There were two parts to this event. The first round was a questionnaire round. The question paper was categorized into three main sections dealing with an aptitude test, a snippet output test, and a debugging test. The aptitude test was to evaluate the ability of the contestant to find the logic in the given questions. Next, the output section focused on making the participants “retrace the logic” , as the organizer put it, for they had to start from scratch in order to understand the working of the given function and obtain the output for the given input. Debugging, the last and the most interesting part, had questions of varying difficulty levels. The purpose of the event was to test the fluency of the participants in C and C++ languages, which it did through its comprehensive set of questions.

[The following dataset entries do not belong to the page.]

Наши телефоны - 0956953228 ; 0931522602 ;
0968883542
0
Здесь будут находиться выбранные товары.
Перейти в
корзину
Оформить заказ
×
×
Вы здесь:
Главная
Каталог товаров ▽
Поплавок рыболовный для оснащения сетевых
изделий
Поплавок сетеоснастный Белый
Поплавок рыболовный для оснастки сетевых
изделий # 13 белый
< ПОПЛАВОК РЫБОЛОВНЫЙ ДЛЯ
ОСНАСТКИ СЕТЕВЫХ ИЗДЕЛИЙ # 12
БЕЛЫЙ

This event, ‘a coder’s Kryptonite’ as described by many, saw immense participation. In the opening round, every team got an hour to solve as many questions as possible out of the given eight. Every question had two subparts, the answer of the first subpart being a clue to the second one.

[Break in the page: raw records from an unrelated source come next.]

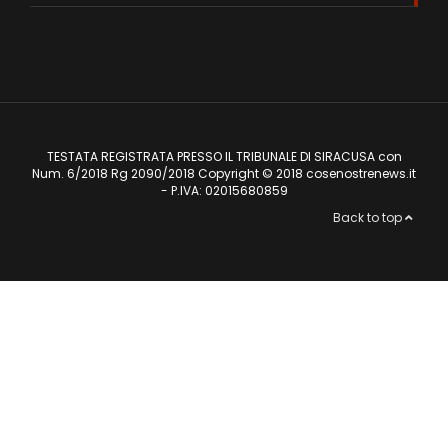
TESTATA REGISTRATA PRESSO IL TRIBUNALE DI SIRACUSA con
Num. 6/2018 Rg 2090/2018 Copyright © 2018 cosenostrenews.it
- P.IVA: 02015680859
Back to top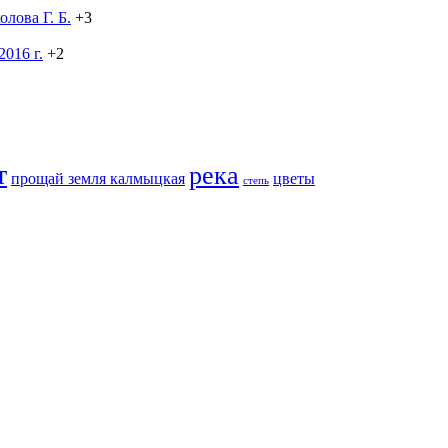
лова Г. Б.
+3
016 г.
+2
т
река
прощай земля калмыцкая
цветы
степь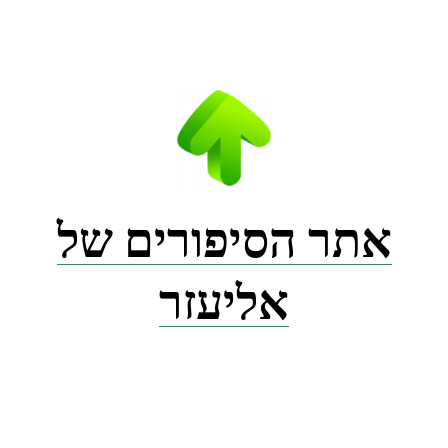
Ski
t
conten
אתר הסיפורים של
אליעזר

Round 2 saw the participants receive three sets of coding questions: easy, medium, and hard. The participants, in teams of two, were required to solve those questions. To live up to its name, the event provided each team with two superpowers to start with and as the event progressed more superpowers were added, giving the teams complete liberty to use them on any rival whose coding prowess threatened them, at any point of time. These superpowers were divided into three categories, ranging from Lex Luthor, where teammates swapped their laptops for five minutes, to Flash which meant freezing every coder in the room for five minutes. After two hours of intense coding and strategy, a team of fourth year students triumphed over the rest by a large margin, putting to rest the claims of pessimists who said that experience didn’t matter.
An event that set itself apart from the rest, Decepticode was a purely coding based event that ironically, required no previous knowledge of a particular programming language. A two round event, it saw only the best twelve teams advance to the final round.
The first round was simply a written test to assess the basic aptitude of the candidates through a potpourri of questions related to output prediction, error detection and general IQ questions along with proper coding questions. The second and final round, fulfilled the objective with which it had been created which was to learn a new language on the spot without having any prior knowledge. The language used this year was called “Lolcode”. The documentation was provided by the organizers, based on which the finalists had to code, without any further external knowledge.
Anshuman Awasthi, the Category Head for Cryptoss said that a category with events of such magnitude would be perfect practice for the upcoming International Collegiate Programming Contest and several other similar competitions.